La question de l’intégration des acteurs dans la décision publique a également fait l’objet d’interventions remarquées dont celle du professeur et ancien ministre Abdallah Saaff. Selon lui, la décision publique est un enjeu dont la dimension politique et démocratique doit primer sur le mode de décision technocratique. Mais la question n’est pas simple en raison de la technicité de certains sujets. La finance publique en est un. Il a fourni à cet égard les expérimentations mitigées de pays  comme le Brésil sur l’expérience du « budget participatif » qui a mobilisé au plus 10 % de participation citoyenne. D’autres réflexions et expériences sont en cours dans certains pays comme le Danemark pour imaginer de nouvelles approches innovantes de la décision publique fondée sur les concepts collaboratifs de co-construction décisionnelle (méthodes dites de « design des politiques publiques » expérimentées par les équipes du Mind Lab ou encore les méthodes de l’Open Policy Making).

De manière générale, un consensus s’est dégagé  sur le fait que les enjeux et les défis des finances publiques ont atteint un tel niveau de globalité et de transversalité que la prise en compte de la diversité des acteurs aux objectifs parfois divergents est devenue nécessaire. Cela, notamment, devrait conduire à repenser des questions fondamentales comme le consentement à l’impôt. Il y aurait même lieu de réfléchir à de nouvelles institutions et de nouveaux cadres juridiques pour fabriquer de la décision publique adaptée aux enjeux de coordination et de mise en cohérence des points de vue des acteurs aux objectifs parfois divergents.

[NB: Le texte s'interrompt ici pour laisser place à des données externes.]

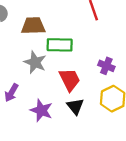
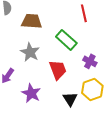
green rectangle: (60, 45) -> (66, 40), moved, turned 35
black triangle: (75, 106) -> (70, 99), moved

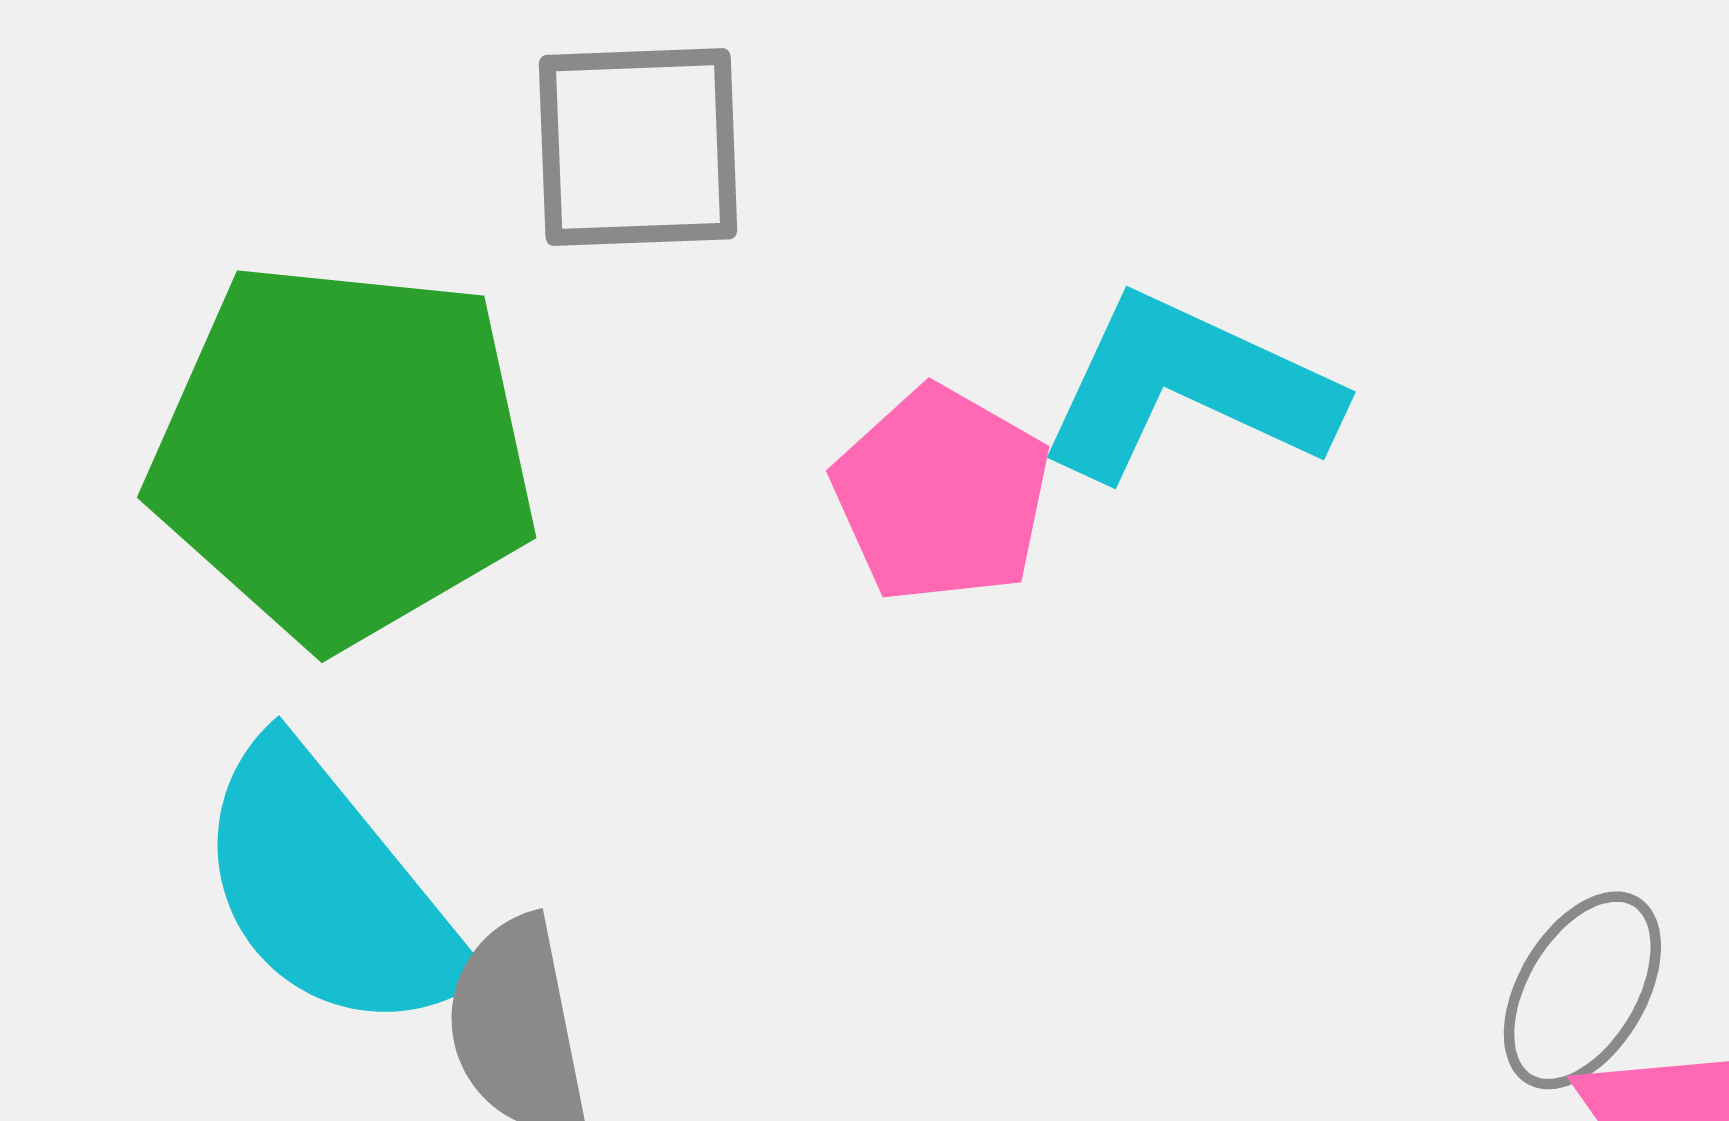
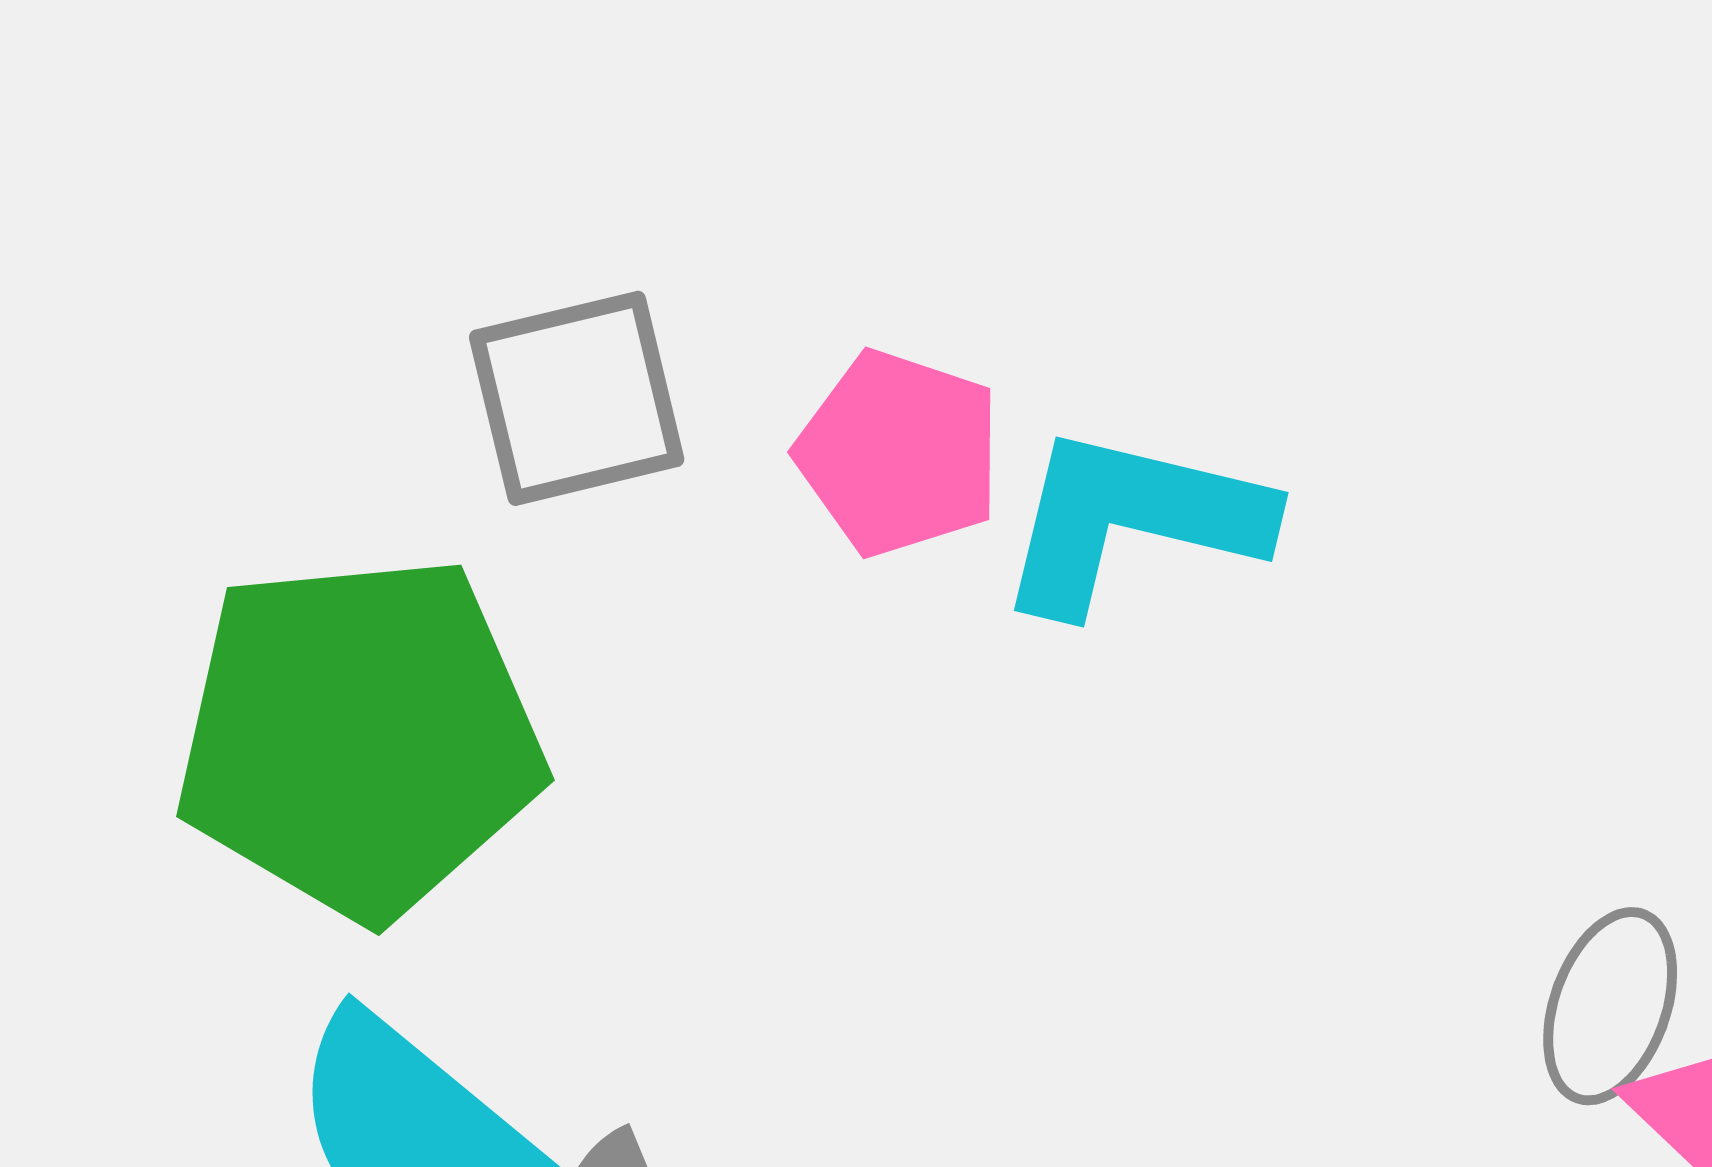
pink pentagon: (942, 495) -> (899, 453), moved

Enfin, un focus a été mis en évidence sur la question essentielle des ressources humaines. Des stratégies audacieuses d’attractivité et de formation des talents s’imposent en raison d’une part, d’un contexte décisionnel qui exige « créativité, agilité et finesse » dans la conception et la mise en œuvre des  gouvernances publiques et, d’autre part, du fait du développement technologique et de la généralisation d’une gouvernance numérique qui lui est associée.